Scan the data below for the string "Boca". Show every line where it turns up.
PROVIDED RECORDS Start Marker
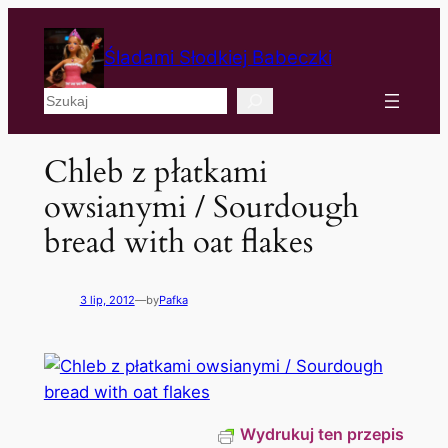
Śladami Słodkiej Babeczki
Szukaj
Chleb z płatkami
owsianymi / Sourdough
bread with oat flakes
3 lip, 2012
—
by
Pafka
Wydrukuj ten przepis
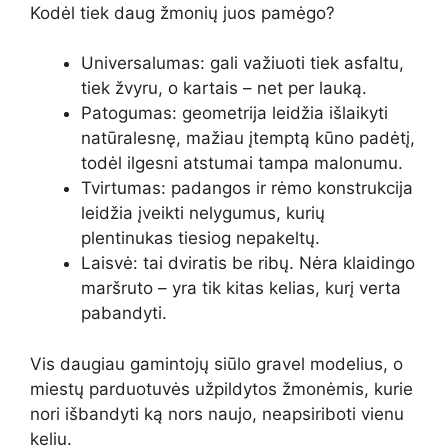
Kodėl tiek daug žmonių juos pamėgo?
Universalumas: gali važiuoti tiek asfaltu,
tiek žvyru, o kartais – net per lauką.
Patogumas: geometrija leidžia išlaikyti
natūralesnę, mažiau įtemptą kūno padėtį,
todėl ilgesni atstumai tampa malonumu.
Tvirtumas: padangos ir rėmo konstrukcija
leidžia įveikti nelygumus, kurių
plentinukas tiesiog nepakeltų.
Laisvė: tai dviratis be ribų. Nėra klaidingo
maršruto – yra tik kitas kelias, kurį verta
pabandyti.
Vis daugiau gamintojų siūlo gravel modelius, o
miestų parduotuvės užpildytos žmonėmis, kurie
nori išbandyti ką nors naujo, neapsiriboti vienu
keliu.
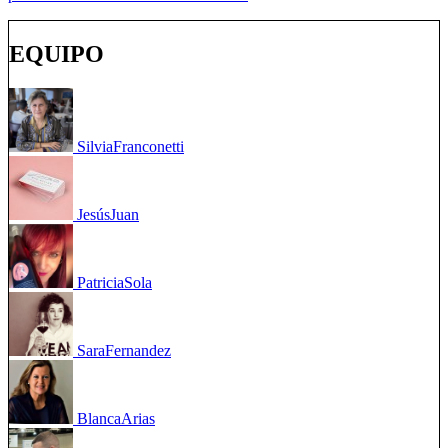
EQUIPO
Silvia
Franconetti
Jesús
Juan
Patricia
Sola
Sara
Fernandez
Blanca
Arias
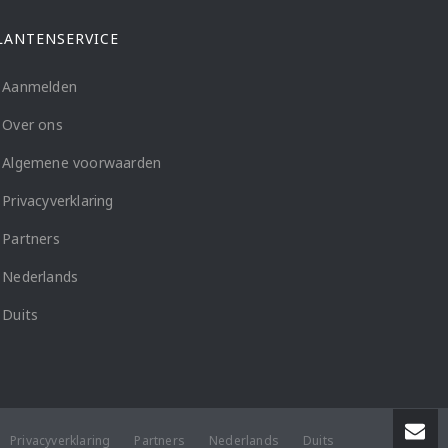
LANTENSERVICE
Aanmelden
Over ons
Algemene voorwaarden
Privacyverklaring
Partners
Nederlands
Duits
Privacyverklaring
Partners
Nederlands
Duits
PROVIDED RECORDS End Marker
PROVIDED RECORDS Start Marker
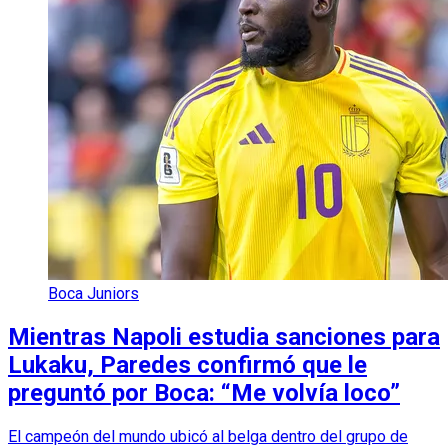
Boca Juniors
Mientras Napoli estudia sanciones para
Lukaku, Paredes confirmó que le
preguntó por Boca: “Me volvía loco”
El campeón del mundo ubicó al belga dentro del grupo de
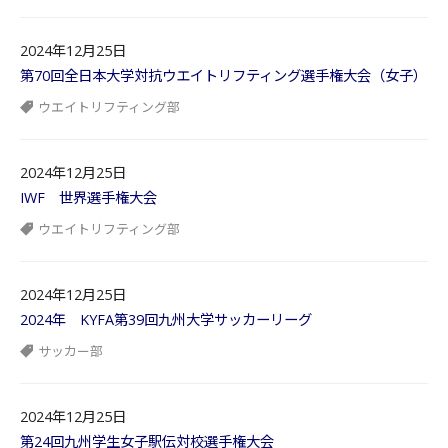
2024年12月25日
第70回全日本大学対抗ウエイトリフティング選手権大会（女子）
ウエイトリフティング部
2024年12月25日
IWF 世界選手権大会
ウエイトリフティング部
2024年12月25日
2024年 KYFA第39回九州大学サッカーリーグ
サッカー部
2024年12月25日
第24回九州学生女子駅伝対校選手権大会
PROVIDED RECORDS End Marker
• **PROBLEM SOLUTION**
Boca Juniors
preguntó por Boca: “Me volvía loco”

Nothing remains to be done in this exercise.